With the new development, effective April 1st, 2026 Nigeria’s gaming industry is entering one of the most consequential periods in its regulatory history.
The MoU, signed at a ceremony in Lagos, according to a statement establishes a formal collaboration to harmonise the rules governing how gaming and lottery companies promote their products and services across all media channels in Nigeria.
On the development, Olalekan Fadolapo Director-General of the Advertising Regulatory Council of Nigeria, observed that the absence of an alignment in the dynamic gaming landscape where each of the FSGRN member states operated its own rules around how gaming operators could communicate with the public does not only create administrative inconvenience in a sector characterised as ‘high-risk,’ but also regulatory gaps that can translate into harm to consumers, to the public image of the industry, and to the broader Nigerian economy.

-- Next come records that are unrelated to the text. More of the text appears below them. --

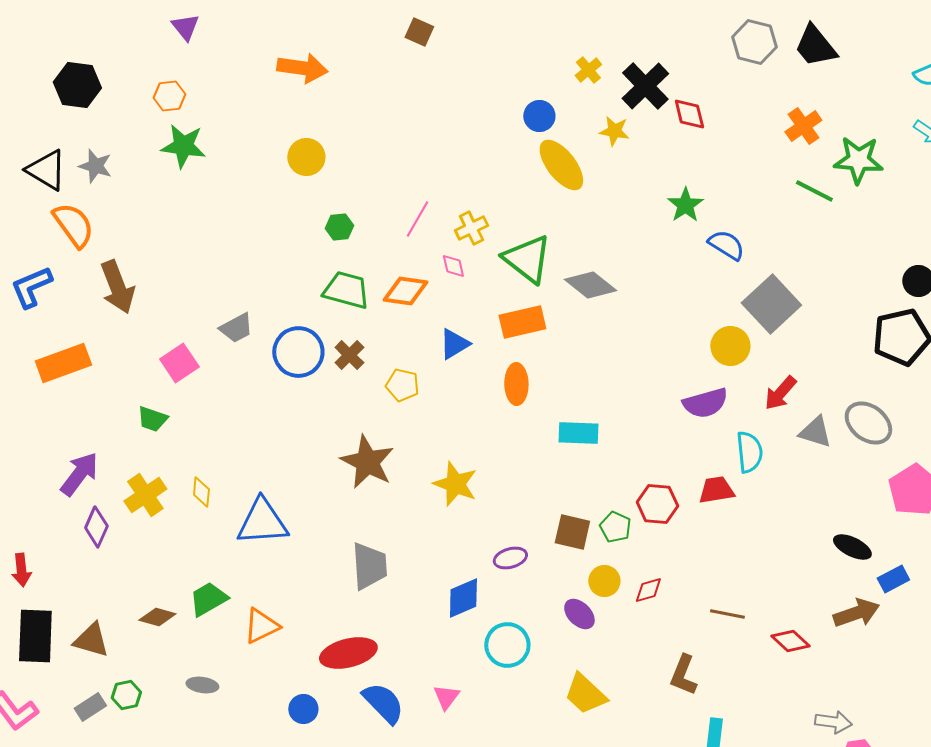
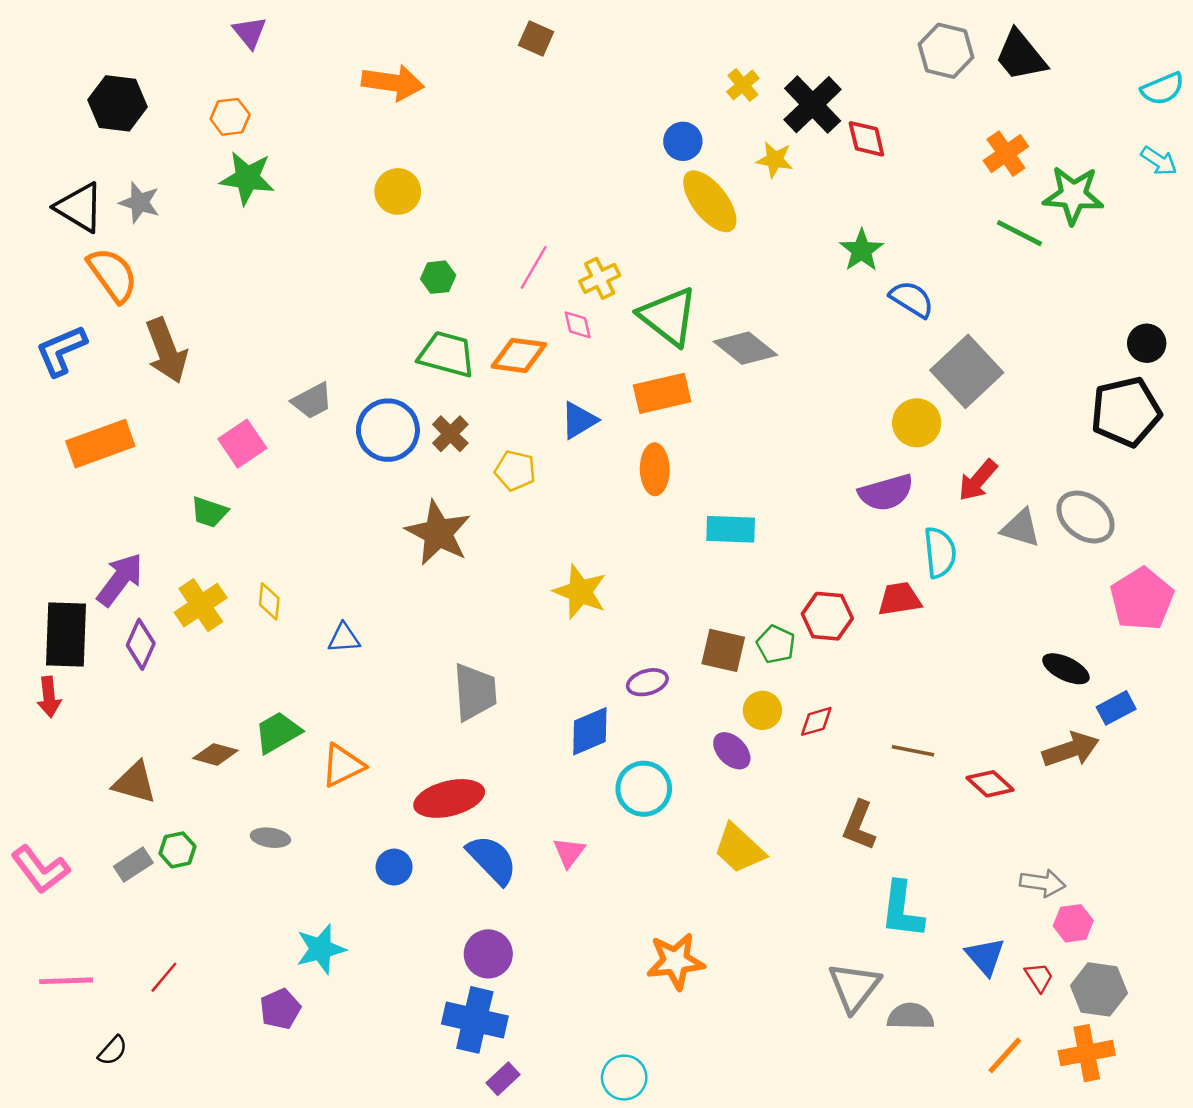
brown star: (367, 462) -> (438, 533), moved
blue triangle: (262, 522) -> (344, 638), size x0.5
black rectangle: (35, 636) -> (66, 635), moved

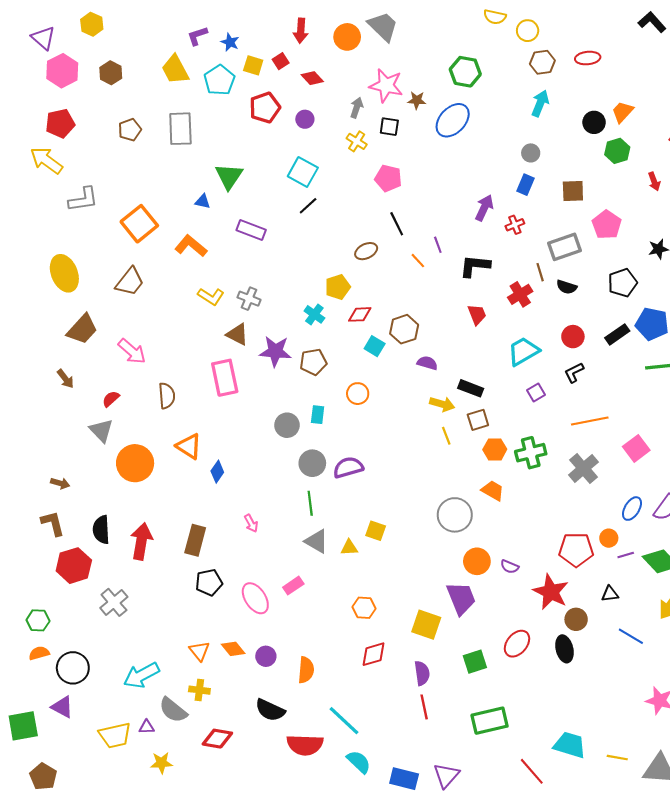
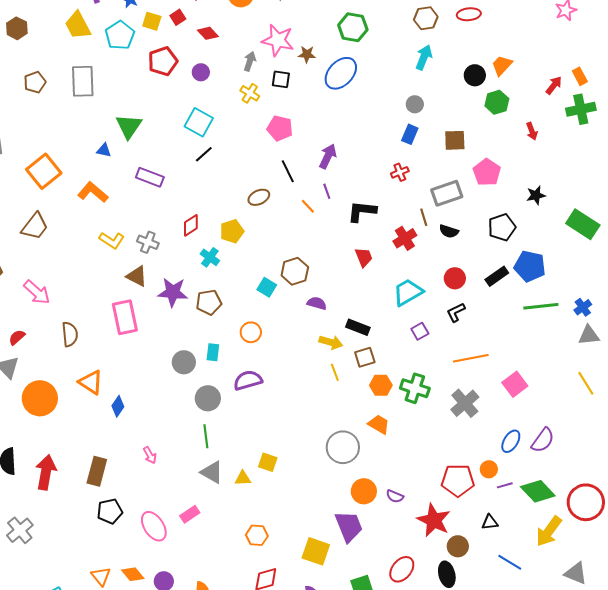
purple arrow: (484, 208) -> (328, 156), moved
red diamond: (360, 314) -> (191, 225), moved, turned -30
green cross: (531, 453) -> (415, 388), turned 32
purple semicircle: (348, 467) -> (248, 380), moved

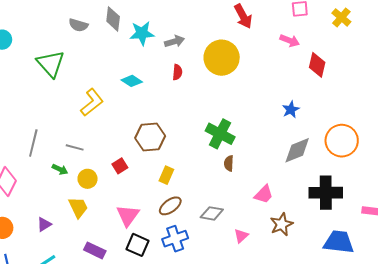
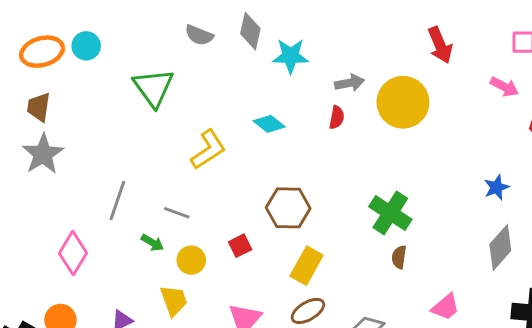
gray arrow: (175, 41) -> (350, 83), moved
gray diamond: (297, 150) -> (500, 247), turned -32
yellow rectangle: (166, 175) -> (307, 266), size x1.4

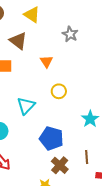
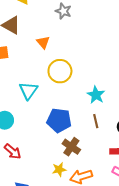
yellow circle: (59, 91) -> (60, 71), size x1.5
brown line: (87, 157) -> (96, 121), moved

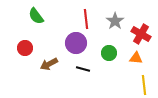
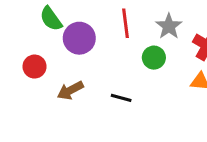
purple circle: (76, 43) -> (79, 38), moved
green circle: (109, 53) -> (154, 58), moved

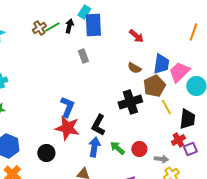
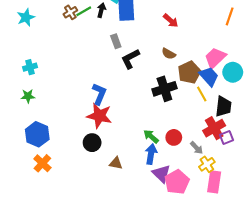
blue trapezoid: (161, 64) -> (209, 76), moved, turned -50
black L-shape: (98, 125) -> (130, 59), moved, turned 35
red cross: (178, 140) -> (214, 128), size x1.5
blue arrow: (94, 147) -> (151, 154), moved
black circle: (46, 153) -> (92, 143), moved
gray arrow: (161, 159) -> (197, 148), turned 40

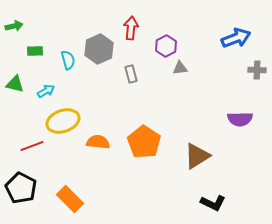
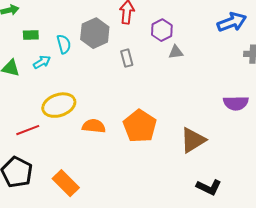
cyan arrow: (46, 91) -> (42, 62), moved

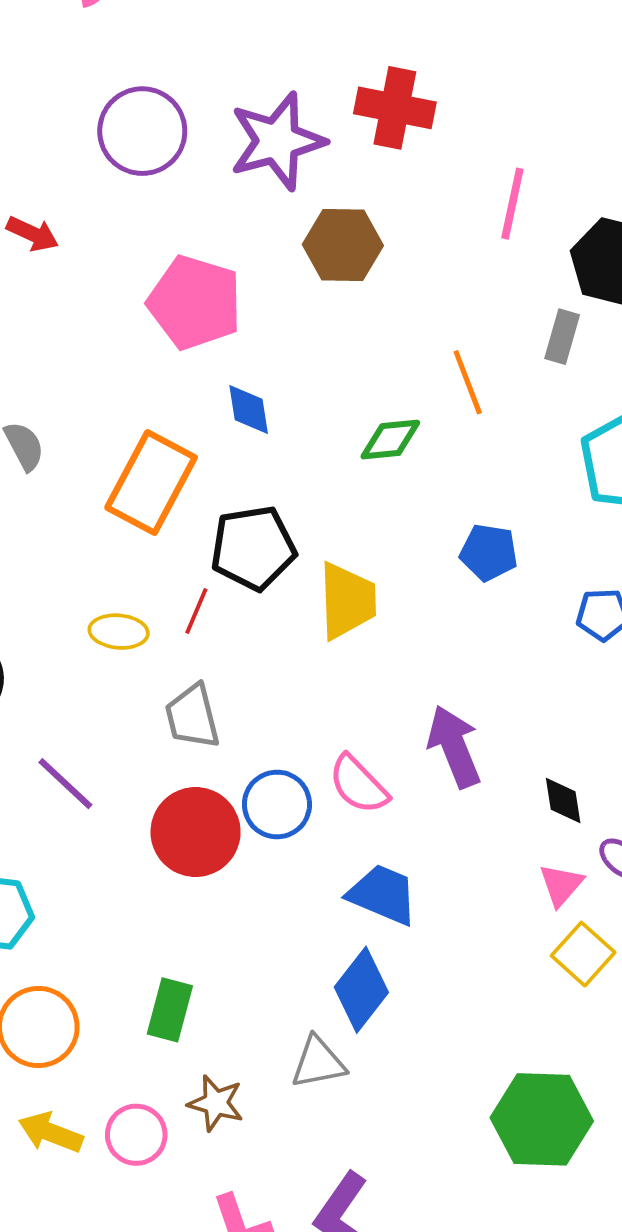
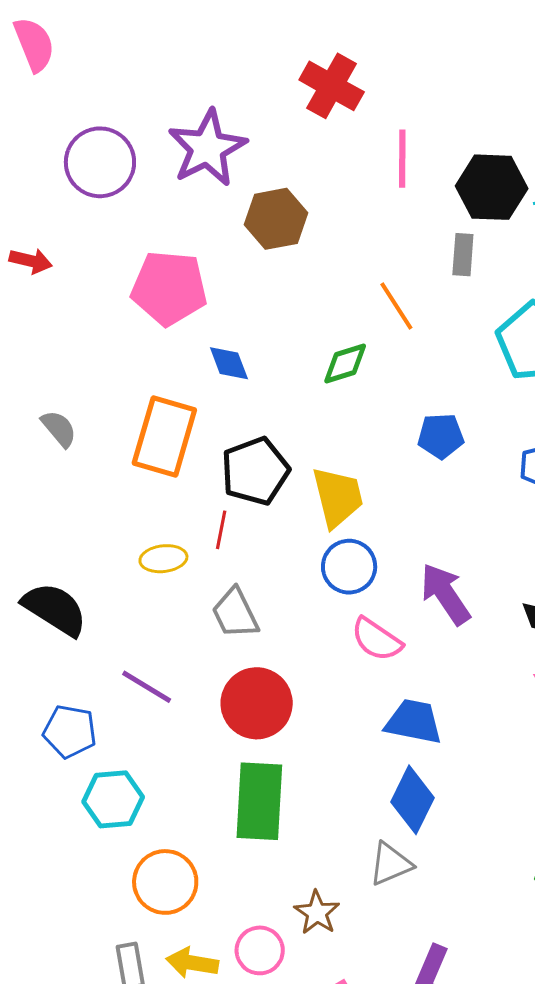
red cross: (395, 108) -> (332, 86), moved, turned 30
blue circle: (277, 804) -> (349, 567), moved
green rectangle: (170, 1010) -> (259, 801), moved, size x1.6
brown star: (216, 1103) -> (317, 913), turned 30

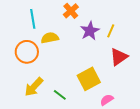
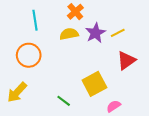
yellow line: (111, 31) -> (118, 33), turned 40
yellow semicircle: (50, 38) -> (69, 34), moved
yellow arrow: (34, 87) -> (17, 92), moved

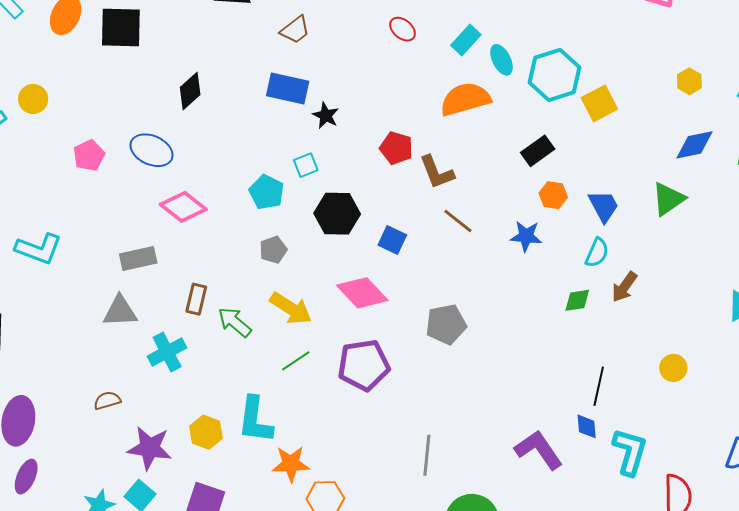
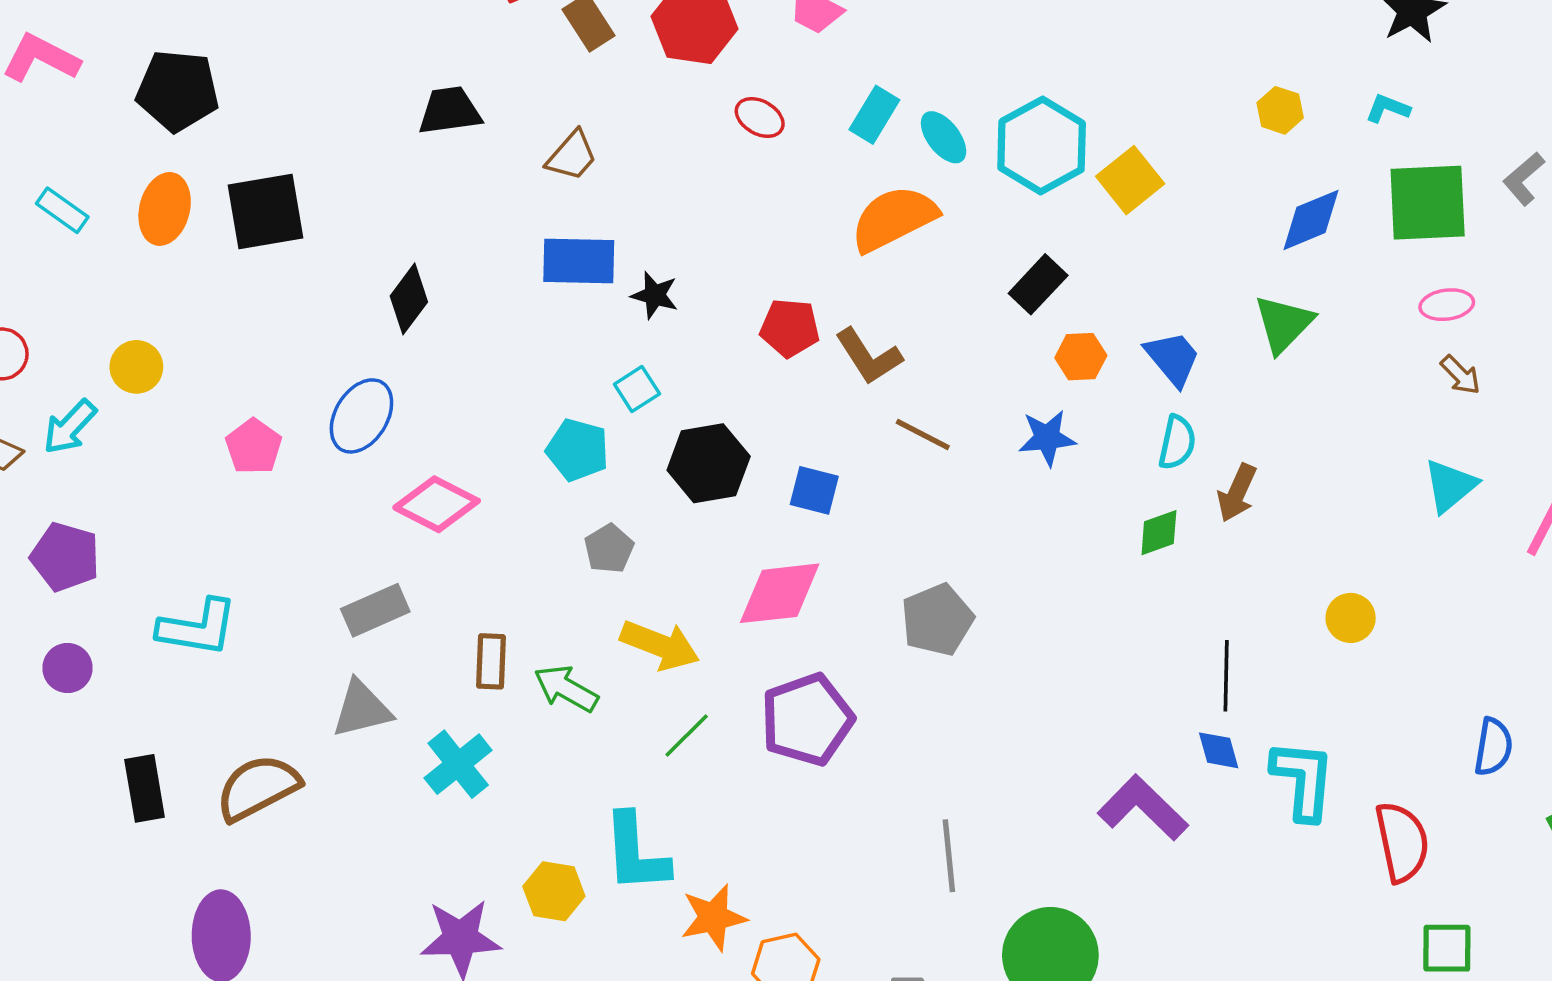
blue ellipse: (152, 150) -> (361, 416), turned -72
pink diamond: (362, 293) -> (780, 593), turned -42
brown semicircle: (107, 401) -> (258, 788), moved, size x1.8

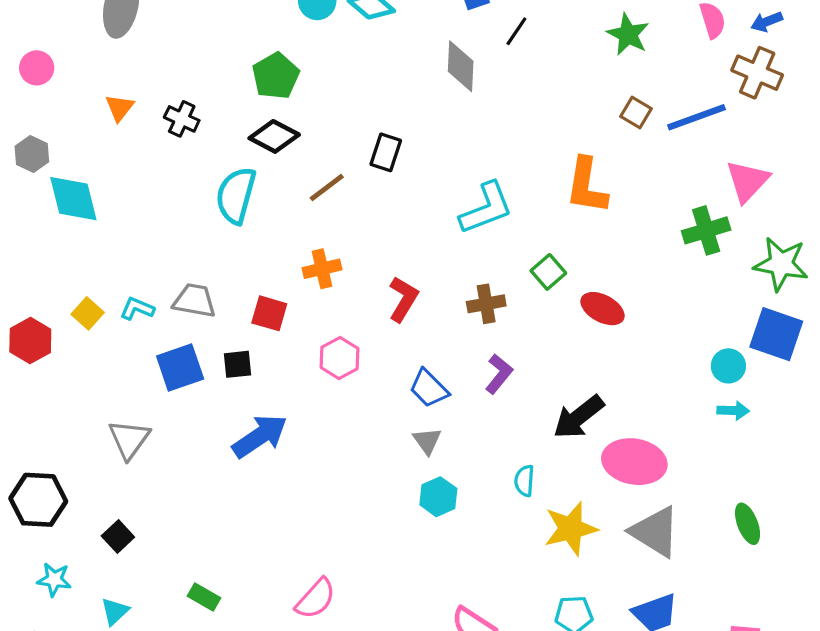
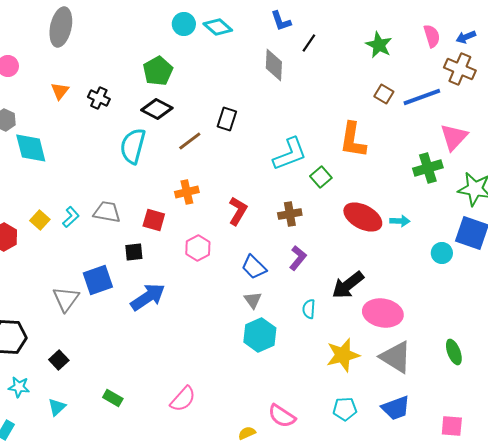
green square: (548, 272) -> (321, 177), moved
cyan L-shape: (137, 309) -> (71, 217), turned 115
red ellipse: (602, 309) -> (363, 217), size x1.4
blue square: (180, 368) -> (98, 280), moved
cyan arrow: (733, 411) -> (400, 221), moved
cyan semicircle: (524, 481) -> (309, 309), moved
cyan hexagon: (438, 497) -> (260, 335), size x1.4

“What we stand to gain is sanity of the regulation and operation of gaming in Nigeria. If we allow all these things to be done in silos, it is going to create more problems.”
Under the terms of the MoU, FSGRN and ARCON commit to working jointly to develop and enforce a single, coherent advertising regulatory framework that will apply uniformly across FSGRN member states. This means that when a gaming company seeks to run a promotional campaign on national television or digital media channels that fall squarely within ARCON’s federal mandate, the standards applied will be consistent with, and complementary to, those enforced by state regulators at the operator level.
Fadolapo emphasised that the partnership respects the constitutional division of powers. Advertising, he noted, is a matter of federal regulation. Gaming, per the Supreme Court’s 2024 ruling, sits with the states. The MoU is precisely the mechanism by which these two legitimate spheres of authority are brought into constructive alignment rather than left to operate at cross-purposes. “The association has 25 members. Within this framework of the MoU, we have 25 member states where we can now say we have a single advertising regulatory framework”, he said in the statement.
Fadolapo added that the MoU is, in part, a practical expression of the cooperative federalism the Tinubu administration has championed. Rather than allowing federal and state actors to work at odds, the partnership creates a model in which both tiers of government reinforce each other’s mandates for the public good. “President Bola Ahmed Tinubu, through policies and guidelines, is amplifying true federalism. With true federalism, there is need for state and federal government agencies to cooperate and partner together in areas where we need each other.”